Study material.
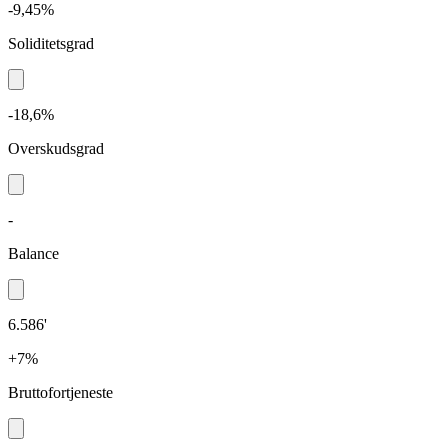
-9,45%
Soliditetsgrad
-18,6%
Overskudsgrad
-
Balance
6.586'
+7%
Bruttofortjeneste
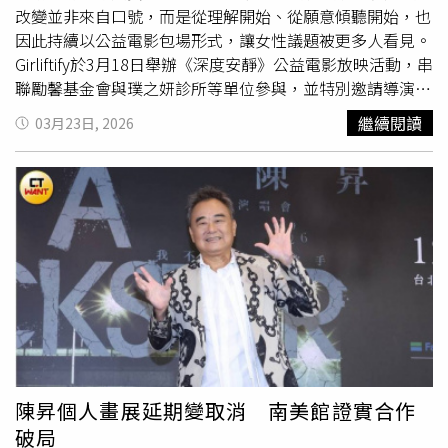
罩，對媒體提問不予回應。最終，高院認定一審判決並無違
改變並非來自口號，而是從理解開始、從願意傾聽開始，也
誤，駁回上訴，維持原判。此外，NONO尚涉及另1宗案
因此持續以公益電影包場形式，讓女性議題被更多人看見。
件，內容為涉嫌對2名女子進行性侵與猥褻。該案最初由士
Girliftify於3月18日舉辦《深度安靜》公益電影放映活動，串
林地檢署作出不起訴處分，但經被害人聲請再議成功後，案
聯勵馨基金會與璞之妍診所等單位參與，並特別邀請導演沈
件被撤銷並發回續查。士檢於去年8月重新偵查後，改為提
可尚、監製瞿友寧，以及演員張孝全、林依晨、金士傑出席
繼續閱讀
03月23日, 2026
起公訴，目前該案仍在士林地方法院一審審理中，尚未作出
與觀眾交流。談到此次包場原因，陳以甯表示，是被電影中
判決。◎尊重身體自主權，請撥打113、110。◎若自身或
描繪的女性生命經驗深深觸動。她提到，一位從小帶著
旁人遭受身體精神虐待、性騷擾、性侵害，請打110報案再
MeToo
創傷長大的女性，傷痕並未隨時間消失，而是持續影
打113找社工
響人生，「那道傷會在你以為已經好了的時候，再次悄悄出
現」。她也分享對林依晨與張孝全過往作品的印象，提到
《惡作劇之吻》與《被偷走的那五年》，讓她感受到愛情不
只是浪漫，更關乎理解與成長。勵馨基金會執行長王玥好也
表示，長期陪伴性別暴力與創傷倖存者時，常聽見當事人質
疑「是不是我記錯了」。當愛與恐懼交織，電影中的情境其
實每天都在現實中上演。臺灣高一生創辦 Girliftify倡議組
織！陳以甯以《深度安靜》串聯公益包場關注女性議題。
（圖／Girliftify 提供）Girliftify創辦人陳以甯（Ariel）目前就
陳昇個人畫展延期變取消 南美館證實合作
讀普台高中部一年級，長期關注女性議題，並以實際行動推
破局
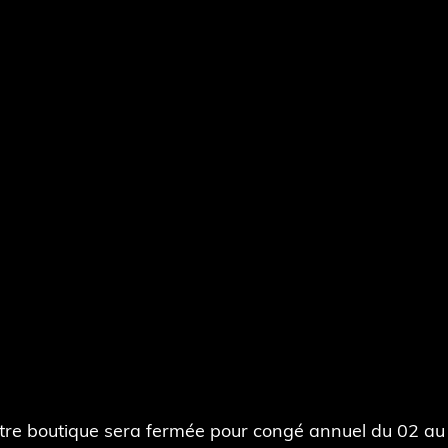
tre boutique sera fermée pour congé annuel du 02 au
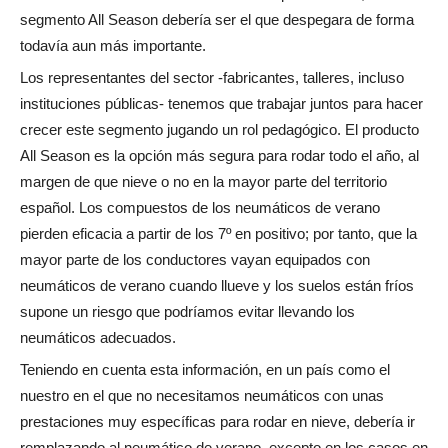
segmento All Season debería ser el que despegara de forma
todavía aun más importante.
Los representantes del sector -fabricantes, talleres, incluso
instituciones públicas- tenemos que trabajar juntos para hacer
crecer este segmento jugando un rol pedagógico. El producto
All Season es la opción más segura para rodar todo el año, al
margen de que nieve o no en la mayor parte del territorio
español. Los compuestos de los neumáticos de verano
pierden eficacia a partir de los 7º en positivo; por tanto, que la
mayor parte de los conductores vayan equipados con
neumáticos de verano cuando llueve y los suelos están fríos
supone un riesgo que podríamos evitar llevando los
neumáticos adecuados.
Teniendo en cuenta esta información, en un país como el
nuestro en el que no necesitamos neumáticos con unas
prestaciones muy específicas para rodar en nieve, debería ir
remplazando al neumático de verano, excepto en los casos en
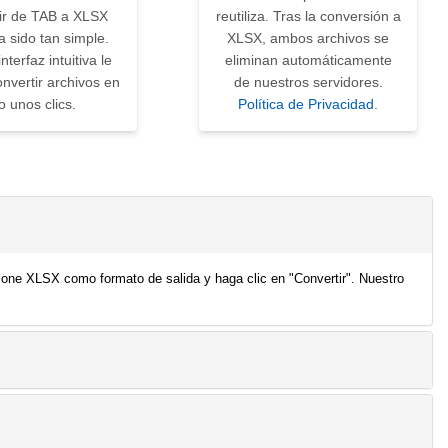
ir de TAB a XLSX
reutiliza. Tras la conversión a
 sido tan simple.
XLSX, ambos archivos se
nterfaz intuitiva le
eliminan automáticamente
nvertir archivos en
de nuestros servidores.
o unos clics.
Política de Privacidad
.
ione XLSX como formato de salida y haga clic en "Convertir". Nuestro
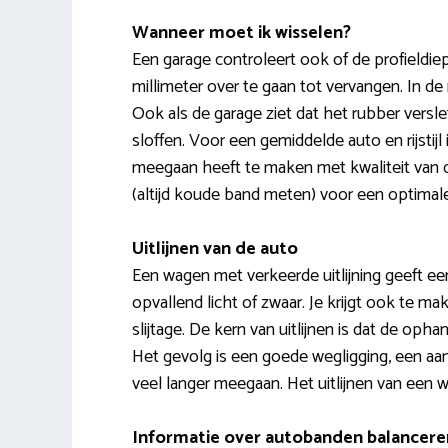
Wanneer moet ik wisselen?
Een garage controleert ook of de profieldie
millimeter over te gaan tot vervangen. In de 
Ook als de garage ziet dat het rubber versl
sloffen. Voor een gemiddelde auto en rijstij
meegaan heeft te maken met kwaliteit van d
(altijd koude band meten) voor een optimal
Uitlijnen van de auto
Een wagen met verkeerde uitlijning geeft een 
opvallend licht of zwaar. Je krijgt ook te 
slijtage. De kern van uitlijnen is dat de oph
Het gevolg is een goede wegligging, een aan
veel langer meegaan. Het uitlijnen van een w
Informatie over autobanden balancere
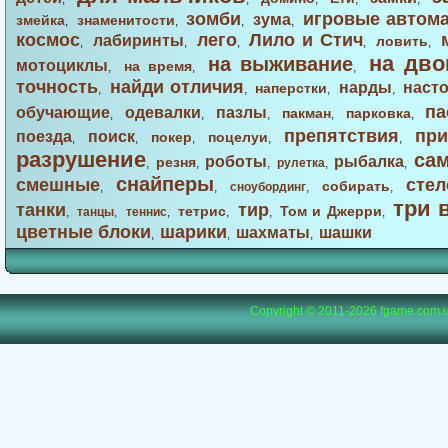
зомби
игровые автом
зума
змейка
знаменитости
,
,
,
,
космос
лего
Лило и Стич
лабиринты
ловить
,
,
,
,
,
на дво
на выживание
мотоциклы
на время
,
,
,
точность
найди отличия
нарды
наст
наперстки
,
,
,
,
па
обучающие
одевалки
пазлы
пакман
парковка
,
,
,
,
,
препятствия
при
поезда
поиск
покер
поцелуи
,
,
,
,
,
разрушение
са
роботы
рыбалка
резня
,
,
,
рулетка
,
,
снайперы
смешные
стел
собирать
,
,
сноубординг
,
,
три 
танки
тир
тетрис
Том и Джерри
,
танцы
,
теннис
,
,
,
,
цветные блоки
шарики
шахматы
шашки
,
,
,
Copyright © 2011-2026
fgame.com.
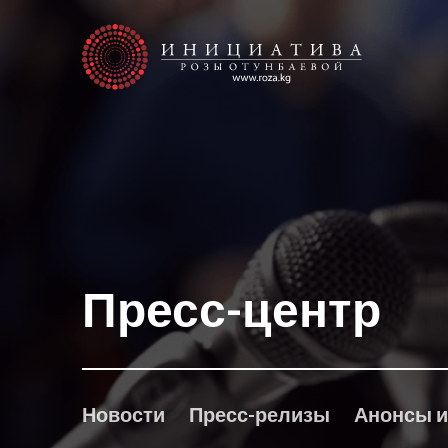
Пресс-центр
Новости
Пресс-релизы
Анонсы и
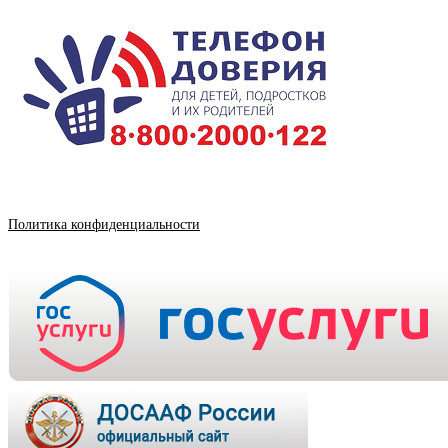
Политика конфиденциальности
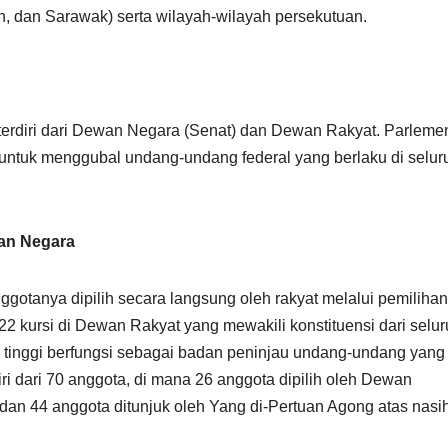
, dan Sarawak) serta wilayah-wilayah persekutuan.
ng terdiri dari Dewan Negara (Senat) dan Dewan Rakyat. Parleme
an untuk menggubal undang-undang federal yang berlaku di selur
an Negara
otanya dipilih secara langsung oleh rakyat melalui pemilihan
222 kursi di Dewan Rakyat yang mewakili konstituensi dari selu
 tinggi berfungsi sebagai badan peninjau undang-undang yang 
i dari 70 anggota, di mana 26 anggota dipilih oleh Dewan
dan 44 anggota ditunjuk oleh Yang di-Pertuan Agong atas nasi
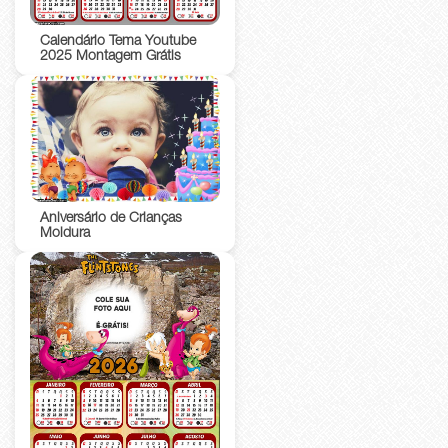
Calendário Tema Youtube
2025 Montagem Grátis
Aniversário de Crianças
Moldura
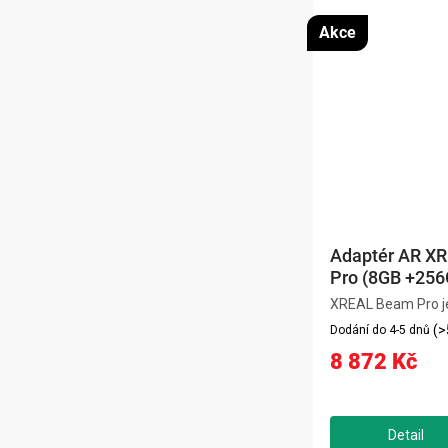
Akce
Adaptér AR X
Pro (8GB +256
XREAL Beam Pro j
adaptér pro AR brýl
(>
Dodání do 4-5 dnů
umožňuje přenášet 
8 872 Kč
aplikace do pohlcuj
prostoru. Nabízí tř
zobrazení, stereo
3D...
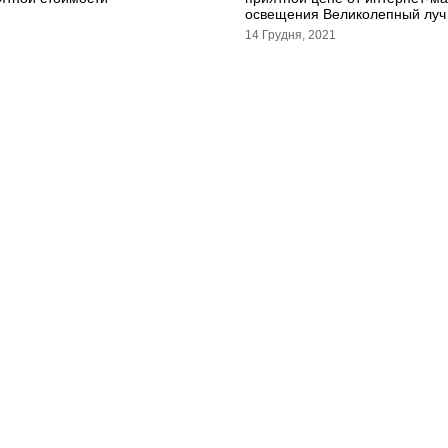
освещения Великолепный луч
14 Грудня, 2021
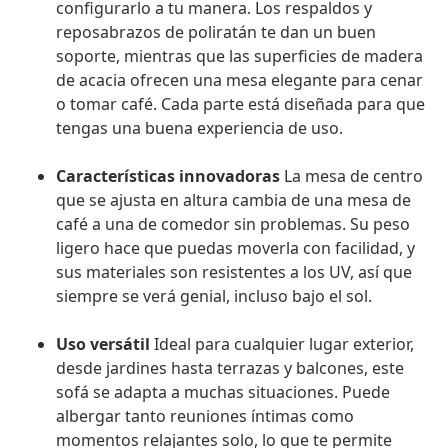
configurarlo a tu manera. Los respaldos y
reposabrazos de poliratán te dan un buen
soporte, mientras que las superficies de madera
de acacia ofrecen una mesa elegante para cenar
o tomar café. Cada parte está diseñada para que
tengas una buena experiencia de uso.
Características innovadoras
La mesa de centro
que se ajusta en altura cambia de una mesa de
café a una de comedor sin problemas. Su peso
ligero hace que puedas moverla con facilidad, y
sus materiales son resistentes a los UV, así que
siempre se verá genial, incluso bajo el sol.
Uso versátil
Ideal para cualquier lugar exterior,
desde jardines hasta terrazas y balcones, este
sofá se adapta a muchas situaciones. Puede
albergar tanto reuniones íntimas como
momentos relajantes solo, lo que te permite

What the task asks. Every entry above should be printed again exactly, except for the pictures.

Task output.
-9,45%
Soliditetsgrad
-18,6%
Overskudsgrad
-
Balance
6.586'
+7%
Bruttofortjeneste
罩，對媒體提問不予回應。最終，高院認定一審判決並無違
改變並非來自口號，而是從理解開始、從願意傾聽開始，也
誤，駁回上訴，維持原判。此外，NONO尚涉及另1宗案
因此持續以公益電影包場形式，讓女性議題被更多人看見。
件，內容為涉嫌對2名女子進行性侵與猥褻。該案最初由士
Girliftify於3月18日舉辦《深度安靜》公益電影放映活動，串
林地檢署作出不起訴處分，但經被害人聲請再議成功後，案
聯勵馨基金會與璞之妍診所等單位參與，並特別邀請導演沈
件被撤銷並發回續查。士檢於去年8月重新偵查後，改為提
可尚、監製瞿友寧，以及演員張孝全、林依晨、金士傑出席
繼續閱讀
03月23日, 2026
起公訴，目前該案仍在士林地方法院一審審理中，尚未作出
與觀眾交流。談到此次包場原因，陳以甯表示，是被電影中
判決。◎尊重身體自主權，請撥打113、110。◎若自身或
描繪的女性生命經驗深深觸動。她提到，一位從小帶著
旁人遭受身體精神虐待、性騷擾、性侵害，請打110報案再
MeToo
創傷長大的女性，傷痕並未隨時間消失，而是持續影
打113找社工
響人生，「那道傷會在你以為已經好了的時候，再次悄悄出
現」。她也分享對林依晨與張孝全過往作品的印象，提到
《惡作劇之吻》與《被偷走的那五年》，讓她感受到愛情不
只是浪漫，更關乎理解與成長。勵馨基金會執行長王玥好也
表示，長期陪伴性別暴力與創傷倖存者時，常聽見當事人質
疑「是不是我記錯了」。當愛與恐懼交織，電影中的情境其
實每天都在現實中上演。臺灣高一生創辦 Girliftify倡議組
織！陳以甯以《深度安靜》串聯公益包場關注女性議題。
（圖／Girliftify 提供）Girliftify創辦人陳以甯（Ariel）目前就
陳昇個人畫展延期變取消 南美館證實合作
讀普台高中部一年級，長期關注女性議題，並以實際行動推
破局
tre boutique sera fermée pour congé annuel du 02 au
segmento All Season debería ser el que despegara de forma
todavía aun más importante.
Los representantes del sector -fabricantes, talleres, incluso
instituciones públicas- tenemos que trabajar juntos para hacer
crecer este segmento jugando un rol pedagógico. El producto
All Season es la opción más segura para rodar todo el año, al
margen de que nieve o no en la mayor parte del territorio
español. Los compuestos de los neumáticos de verano
pierden eficacia a partir de los 7º en positivo; por tanto, que la
mayor parte de los conductores vayan equipados con
neumáticos de verano cuando llueve y los suelos están fríos
supone un riesgo que podríamos evitar llevando los
neumáticos adecuados.
Teniendo en cuenta esta información, en un país como el
nuestro en el que no necesitamos neumáticos con unas
prestaciones muy específicas para rodar en nieve, debería ir
remplazando al neumático de verano, excepto en los casos en
ir de TAB a XLSX
reutiliza. Tras la conversión a
 sido tan simple.
XLSX, ambos archivos se
nterfaz intuitiva le
eliminan automáticamente
nvertir archivos en
de nuestros servidores.
o unos clics.
Política de Privacidad
.
ione XLSX como formato de salida y haga clic en "Convertir". Nuestro
Wanneer moet ik wisselen?
Een garage controleert ook of de profieldie
millimeter over te gaan tot vervangen. In de 
Ook als de garage ziet dat het rubber versl
sloffen. Voor een gemiddelde auto en rijstij
meegaan heeft te maken met kwaliteit van d
(altijd koude band meten) voor een optimal
Uitlijnen van de auto
Een wagen met verkeerde uitlijning geeft een 
opvallend licht of zwaar. Je krijgt ook te 
slijtage. De kern van uitlijnen is dat de oph
Het gevolg is een goede wegligging, een aan
veel langer meegaan. Het uitlijnen van een w
Informatie over autobanden balancere
зомби
игровые автом
зума
змейка
знаменитости
,
,
,
,
космос
лего
Лило и Стич
лабиринты
ловить
,
,
,
,
,
на дво
на выживание
мотоциклы
на время
,
,
,
точность
найди отличия
нарды
наст
наперстки
,
,
,
,
па
обучающие
одевалки
пазлы
пакман
парковка
,
,
,
,
,
препятствия
при
поезда
поиск
покер
поцелуи
,
,
,
,
,
разрушение
са
роботы
рыбалка
резня
,
,
,
рулетка
,
,
снайперы
смешные
стел
собирать
,
,
сноубординг
,
,
три 
танки
тир
тетрис
Том и Джерри
,
танцы
,
теннис
,
,
,
,
цветные блоки
шарики
шахматы
шашки
,
,
,
Copyright © 2011-2026
fgame.com.
Пресс-центр
Новости
Пресс-релизы
Анонсы и
Политика конфиденциальности
, dan Sarawak) serta wilayah-wilayah persekutuan.
ng terdiri dari Dewan Negara (Senat) dan Dewan Rakyat. Parleme
an untuk menggubal undang-undang federal yang berlaku di selur
an Negara
otanya dipilih secara langsung oleh rakyat melalui pemilihan
222 kursi di Dewan Rakyat yang mewakili konstituensi dari selu
 tinggi berfungsi sebagai badan peninjau undang-undang yang 
i dari 70 anggota, di mana 26 anggota dipilih oleh Dewan
dan 44 anggota ditunjuk oleh Yang di-Pertuan Agong atas nasi
Calendário Tema Youtube
2025 Montagem Grátis
Aniversário de Crianças
Moldura
Akce
Adaptér AR X
Pro (8GB +256
XREAL Beam Pro j
adaptér pro AR brýl
(>
Dodání do 4-5 dnů
umožňuje přenášet 
8 872 Kč
aplikace do pohlcuj
prostoru. Nabízí tř
zobrazení, stereo
3D...
освещения Великолепный луч
14 Грудня, 2021
configurarlo a tu manera. Los respaldos y
reposabrazos de poliratán te dan un buen
soporte, mientras que las superficies de madera
de acacia ofrecen una mesa elegante para cenar
o tomar café. Cada parte está diseñada para que
tengas una buena experiencia de uso.
Características innovadoras
La mesa de centro
que se ajusta en altura cambia de una mesa de
café a una de comedor sin problemas. Su peso
ligero hace que puedas moverla con facilidad, y
sus materiales son resistentes a los UV, así que
siempre se verá genial, incluso bajo el sol.
Uso versátil
Ideal para cualquier lugar exterior,
desde jardines hasta terrazas y balcones, este
sofá se adapta a muchas situaciones. Puede
albergar tanto reuniones íntimas como
momentos relajantes solo, lo que te permite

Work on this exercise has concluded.